We contacted Dr. Soneira for additional information on this potential match-up. He notes that “The OLED / LCD Power Efficiency Crossover is currently at 67 percent APL (Average Picture Level): The OLED display on the Galaxy Note 5 is more power efficient for APLs less than 67 percent, and the LCD display on the iPhone 6 Plus is more power efficient for APLs greater than 67 percent.” Power efficiency will also be different between the red, green, and blue primaries, which is why Dr. Soneira compares peak whiteness as opposed to a different color.

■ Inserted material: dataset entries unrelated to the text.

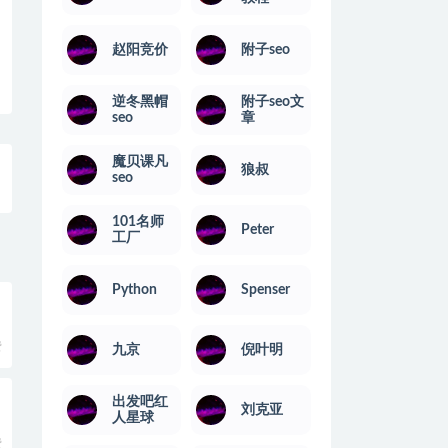
赵阳竞价
附子seo
逆冬黑帽
附子seo文
seo
章
魔贝课凡
狼叔
seo
101名师
Peter
工厂
Python
Spenser
费
九京
倪叶明
出发吧红
刘克亚
人星球
费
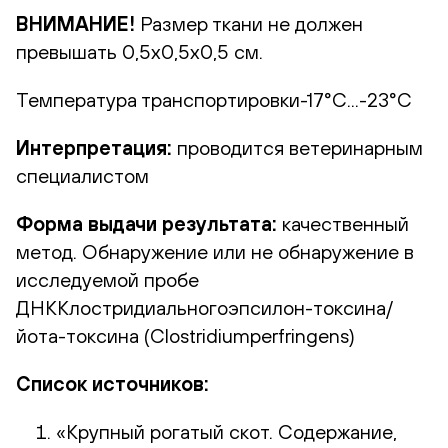
ВНИМАНИЕ!
Размер ткани не должен
превышать 0,5х0,5х0,5 см.
Температура транспортировки-17°С...-23°С
Интерпретация:
проводится ветеринарным
специалистом
Форма выдачи результата:
качественный
метод. Обнаружение или не обнаружение в
исследуемой пробе
ДНККлостридиальногоэпсилон-токсина/
йота-токсина (Clostridiumperfringens)
Список источников:
«Крупный рогатый скот. Содержание,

It’s interesting to note how the Note displays have evolved compared to the iPhone. The Note 5 uses 6% less power than the Note 4 at the same brightness level and 17% less power at maximum brightness. Overall efficiency is roughly 21% better at the same screen size. The iPhone 6 Plus, in contrast, was slightly less efficient than the iPhone 5 (relative to screen size).

Given that Apple already uses LTPS (low temperature polysilicon) for its iPhone displays, the company may well be looking for additional advances that can cut power consumption and improve overall display quality. Whether that will translate into tapping Samsung for future displays remains to be seen. Hypersatured backgrounds and vibrant colors are a hallmark of Samsung’s Galaxy and Note products, while Apple typically prefers a color balance that tilts slightly towards blue. We suspect that any agreement between the two would require that Apple not tune its LCDs to look overly much like Samsung’s hardware (not that Cupertino is likely to wish to do so in any case).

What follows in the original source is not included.